Il potenziale è in aumento per creare antidepressivi personalizzati
E di solito ci vogliono cinque, sei o anche fino a otto settimane per vedere se un particolare farmaco antidepressivo funziona davvero.
Un nuovo studio condotto da ricercatori dell'Università di Tel Aviv suggerisce che un particolare gene può rivelare se le persone hanno probabilità di rispondere bene agli antidepressivi SSRI, sia in generale che in formulazioni specifiche.
Il nuovo biomarcatore, una volta convalidato negli studi clinici, potrebbe essere utilizzato per creare un test genetico, consentendo ai medici di fornire un trattamento personalizzato per la depressione.
Lo studio è pubblicato sulla rivista Psicologia traslazionale.
"Gli SSRI funzionano solo per circa il 60 per cento delle persone con depressione", ha detto il dottor David Gurwitz.
“Un farmaco di altre famiglie di antidepressivi potrebbe essere efficace per alcuni degli altri. Stiamo lavorando per spostare il trattamento della depressione da un approccio basato su prove ed errori a un regime personalizzato più adatto ".

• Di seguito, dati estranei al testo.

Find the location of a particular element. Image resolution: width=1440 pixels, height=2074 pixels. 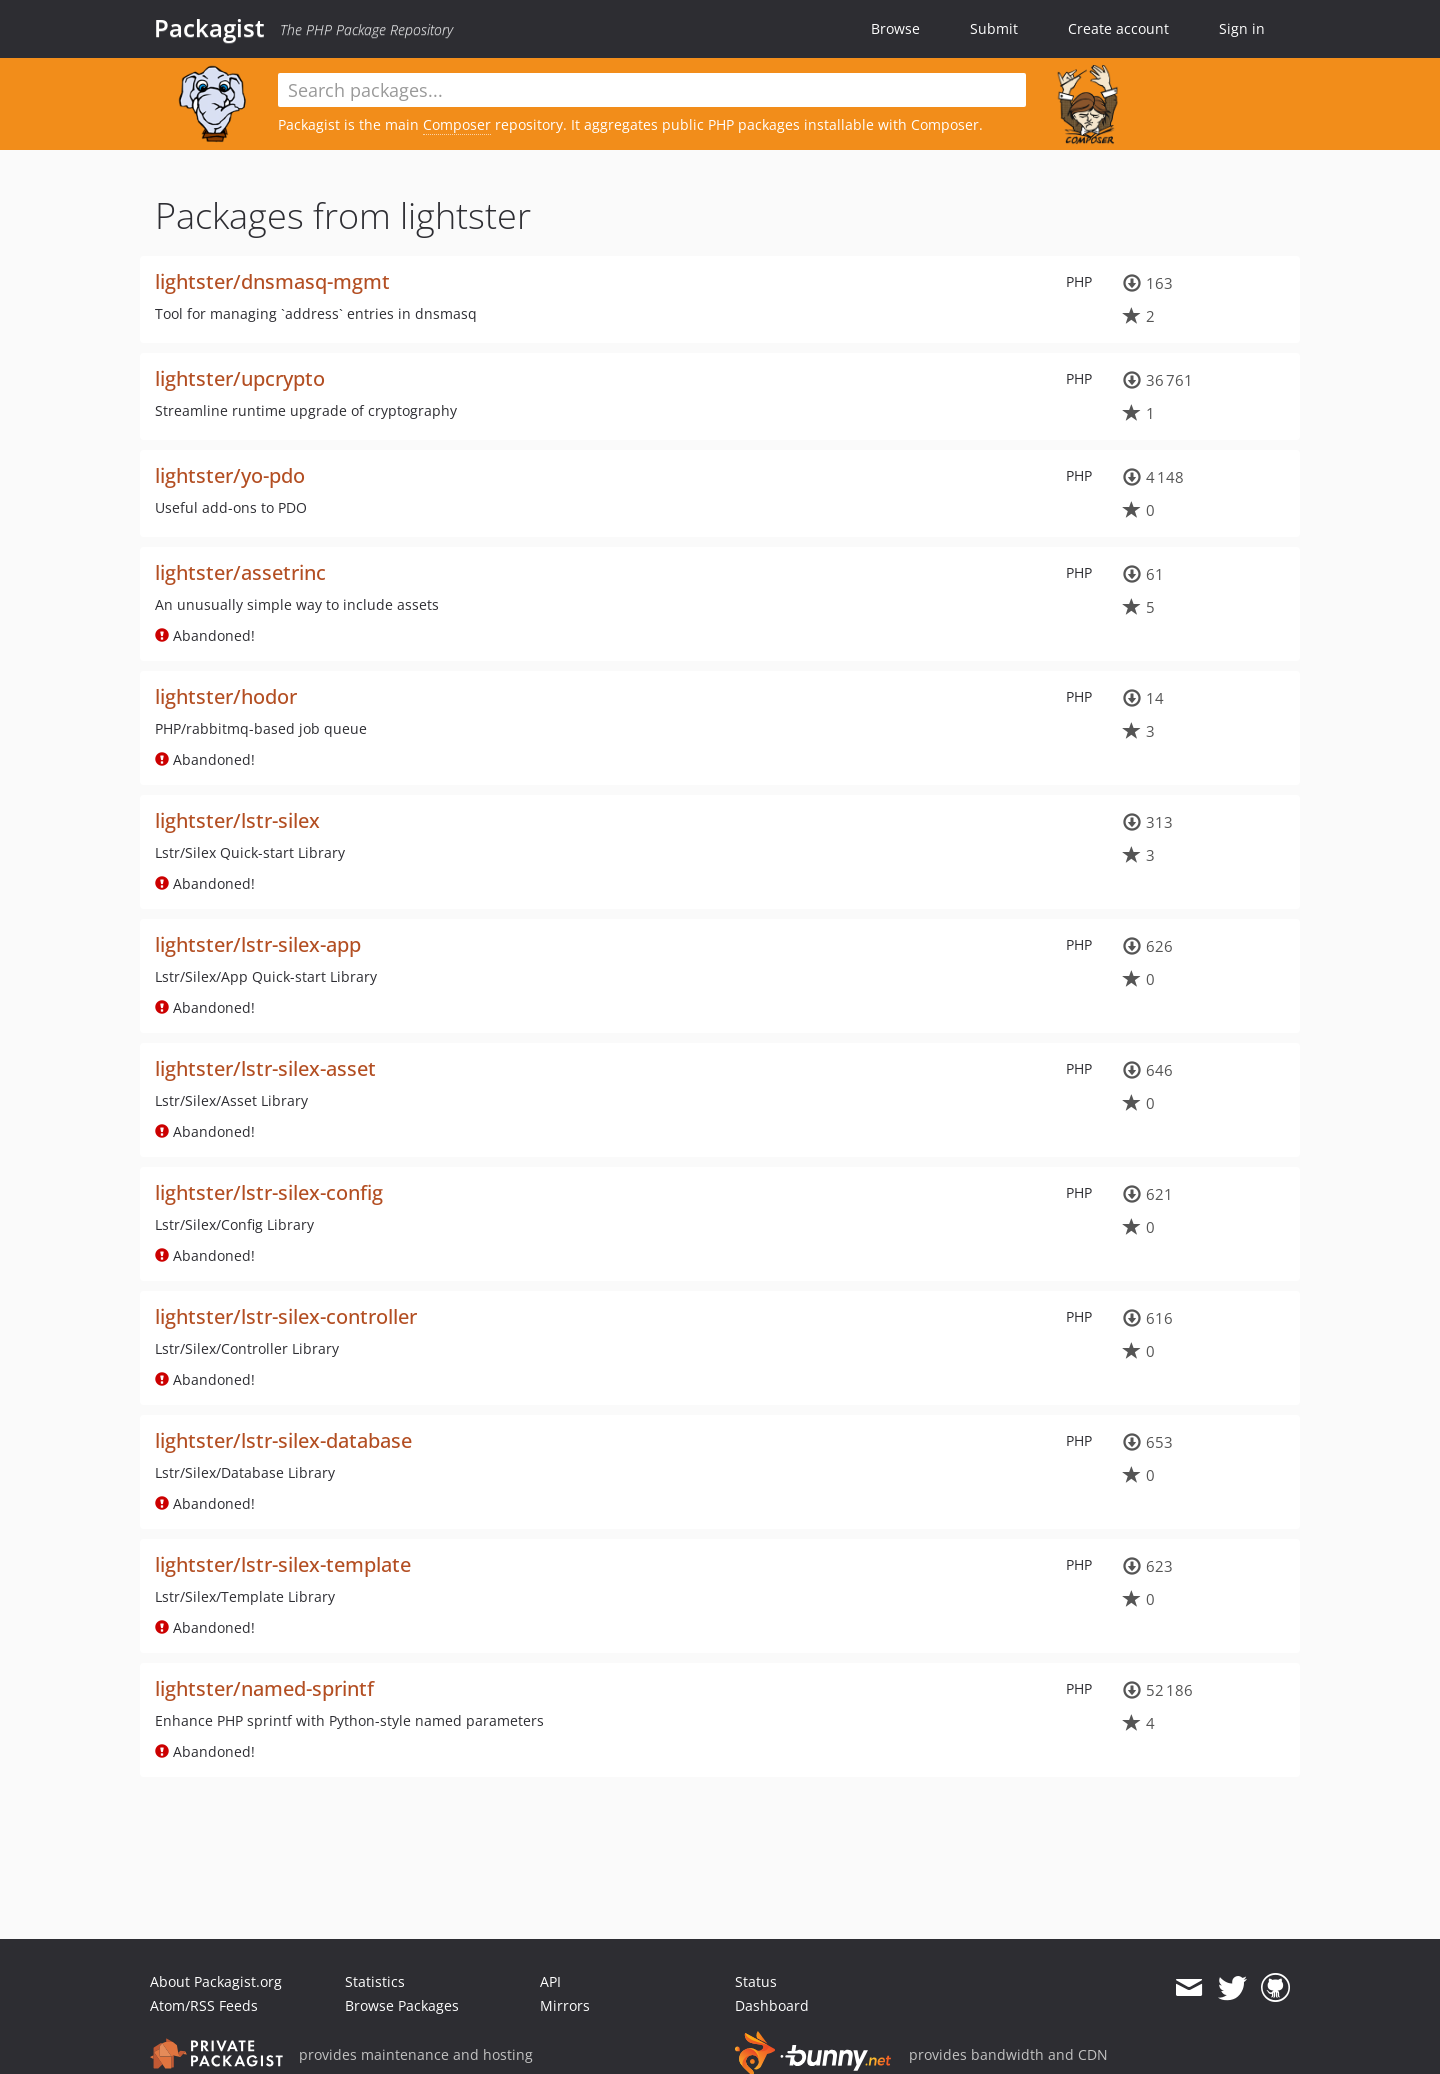 lightster/lstr-silex-controller is located at coordinates (286, 1316).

Più di 20 milioni di americani ogni anno soffrono di depressione invalidante che richiede un intervento clinico.
Si pensa che gli SSRI agiscano bloccando il riassorbimento del neurotrasmettitore serotonina nel cervello, lasciandone più disponibile per aiutare le cellule cerebrali a inviare e ricevere segnali chimici, aumentando così l'umore.
Al momento non è noto il motivo per cui alcune persone rispondono agli SSRI meglio di altre.
Per trovare i geni che potrebbero essere alla base della reattività del cervello agli SSRI, i ricercatori TAU hanno prima applicato la paroxetina SSRI - marchio Paxil - a 80 serie di cellule, o "linee cellulari", dal Laboratorio Nazionale per la Genetica delle Popolazioni Israeliane, un biobanca di informazioni genetiche sui cittadini israeliani.
I ricercatori TAU hanno quindi analizzato e confrontato i profili di RNA delle linee cellulari più e meno reattive.
Un gene chiamato CHL1 è stato prodotto a livelli inferiori nelle linee cellulari più reattive ea livelli più alti nelle linee cellulari meno reattive.
Utilizzando un semplice test genetico, i medici potrebbero un giorno utilizzare CHL1 come biomarcatore per determinare se prescrivere o meno gli SSRI.
"Vogliamo concludere con un esame del sangue che ci permetterà di dire a un paziente quale farmaco è meglio per lui", ha detto la studentessa di dottorato Keren Oved. “Siamo nelle prime fasi, lavorando a livello cellulare. Poi vengono i test su animali e persone ".
I ricercatori TAU volevano anche capire perché i livelli di CHL1 potrebbero predire la reattività agli SSRI. A tal fine, hanno applicato la paroxetina a linee cellulari umane per tre settimane, il tempo necessario per una risposta clinica agli SSRI.
Hanno scoperto che la paroxetina ha causato un aumento della produzione del gene ITGB3, il cui prodotto proteico interagisce con CHL1 per promuovere lo sviluppo di nuovi neuroni e sinapsi.
Il risultato è la riparazione della segnalazione disfunzionale nelle regioni del cervello che controllano l'umore, il che può spiegare l'azione degli antidepressivi SSRI.
Questa spiegazione differisce dalla teoria convenzionale secondo cui gli SSRI alleviano direttamente la depressione inibendo il riassorbimento del neurotrasmettitore serotonina nel cervello.
La nuova spiegazione risolve il mistero di vecchia data sul motivo per cui gli SSRI impiegano almeno tre settimane per alleviare i sintomi della depressione quando iniziano a inibire il riassorbimento dopo un paio di giorni: lo sviluppo di neuroni e sinapsi richiede settimane, non giorni.
I ricercatori TAU stanno lavorando per confermare i loro risultati a livello molecolare e con modelli animali. Adva Hadar, una studentessa del master nel laboratorio di Gurwitz, sta utilizzando lo stesso approccio per trovare biomarcatori per il trattamento personalizzato della malattia di Alzheimer.